Jakarta, sketsindonews – Sebanyak 68 penggiat pengrajin ekonomi tempe yang meliputi RT 010,09, 08,02, 05 RW 04 dan RW 03 Kelurahan Kampung Rawa Kecamatan Johar Baru selama persoalan Instalasi Pengelolaan Air Limbah (Ipal) harus menjadi perhatian pemko Jakarta Pusat.
Dalam kegiatan produksi para pengrajin tempe setempat sudah puluhanntahun melakukan pembuangan kekali PHB Sentiong kawasan padat sehingga nilai kesehatan dan kekumuhan serta sanitasi air sekitar menjadi tak sehat.
Menurut warga setempat G. Rachman menyatakan, persoalan pengrajin tempe jika memenuhi standart kesehatan harus ada revitalisasi dari pemerintah DKI bukan hanya terkait masalah ipal saja namun wilayah perlu ada perubahan dampak pembakaran.
kali.phb.sentiong.limbah.tempe.doc
Selama ini kali di jadikan buat usaha jemur tempe, dan pembuangan sisa kacang kedelai harus ada solusi bukan dibuang kekali mereka masih melaksanakan dengan metode manual selain pembakaran dari kayu bakar, ujarnya.
Ini sudah tak layak, program OK OC harus ada memberikan konsep jelas kepada pengrajin tempe, ini tugas mereka bukan hanya dapat honor tapi tak memikirkan kontribusinya pada masalah peningkatan standar usaha dan kelayakan lingkungan, terang Rachman.
Ada 4 hal yang menjadi masalah soal pengrajin tempe untuk di selesaikan pemko Jakarta Pusat, yakni bentuk ipal dalam satu komunal yang terintegrasi, dampak pembakaran harus ada ventilasi bagi home imdustri sehingga tak menimbulkan panas di
bagi warga setempat, persoalan bau limbah, serta penataan kali untuk di rehabilitasi sehingga ada penempatan bagi pengrajin tempe untuk menjemur diatas kali.
Inspeksi Wakil Walikota Irwandi
Wakil Wali Kota Jakarta Pusat, Irwandi saat melakukan Inspeksi mendadak di lokasi pelaku pengrajin tempe di dampingi sejumlah SKPD terkait.

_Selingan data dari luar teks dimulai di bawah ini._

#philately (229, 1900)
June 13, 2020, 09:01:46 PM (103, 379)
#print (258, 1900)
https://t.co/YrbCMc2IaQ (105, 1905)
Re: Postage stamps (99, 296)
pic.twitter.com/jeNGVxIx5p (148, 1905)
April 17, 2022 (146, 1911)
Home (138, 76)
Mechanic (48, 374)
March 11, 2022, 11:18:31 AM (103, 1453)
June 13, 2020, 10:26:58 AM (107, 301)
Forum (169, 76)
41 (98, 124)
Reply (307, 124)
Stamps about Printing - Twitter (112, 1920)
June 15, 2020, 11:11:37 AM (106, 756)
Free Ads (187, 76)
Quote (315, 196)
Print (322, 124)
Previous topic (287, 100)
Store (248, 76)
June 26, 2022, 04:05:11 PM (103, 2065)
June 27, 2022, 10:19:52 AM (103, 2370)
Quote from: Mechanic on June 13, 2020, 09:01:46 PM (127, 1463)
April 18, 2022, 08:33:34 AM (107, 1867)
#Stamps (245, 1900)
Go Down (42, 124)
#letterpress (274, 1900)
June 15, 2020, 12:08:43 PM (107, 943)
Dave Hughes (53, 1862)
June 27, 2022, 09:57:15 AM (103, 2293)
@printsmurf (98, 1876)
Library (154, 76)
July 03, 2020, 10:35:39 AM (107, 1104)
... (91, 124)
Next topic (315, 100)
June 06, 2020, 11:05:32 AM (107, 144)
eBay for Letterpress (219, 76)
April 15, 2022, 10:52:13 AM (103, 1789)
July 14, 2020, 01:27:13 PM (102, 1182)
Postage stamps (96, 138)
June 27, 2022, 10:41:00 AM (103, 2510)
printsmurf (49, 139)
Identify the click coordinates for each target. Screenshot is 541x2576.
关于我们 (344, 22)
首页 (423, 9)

Dirinya terkejut setelah melihat kegiatan, bahwa proses pembuatan memasak produksi tempe masih menggunakan metode kayu bakar, selain limbah di buang langsung ke kali PHB Kali Sentiong.
Mantan Kadis UMKM sempat menyindir pula kaitan dengan minyak goreng yang hitam legam masih di gunakan dalam memasak makanan.
Ini tak main – main masyarakat di sana harus di edukasi dan meminta Camat Lurah untuk kumpulkan mereka dalam satu kegiatan sosialisasi tentang lingkungan dan limbah, pungkasnya.
“Aduh ngeri lihat minyak gorengnya hitam banget seperti oli,” ucapnya saat sidak di lokasi, Jumat (19/10)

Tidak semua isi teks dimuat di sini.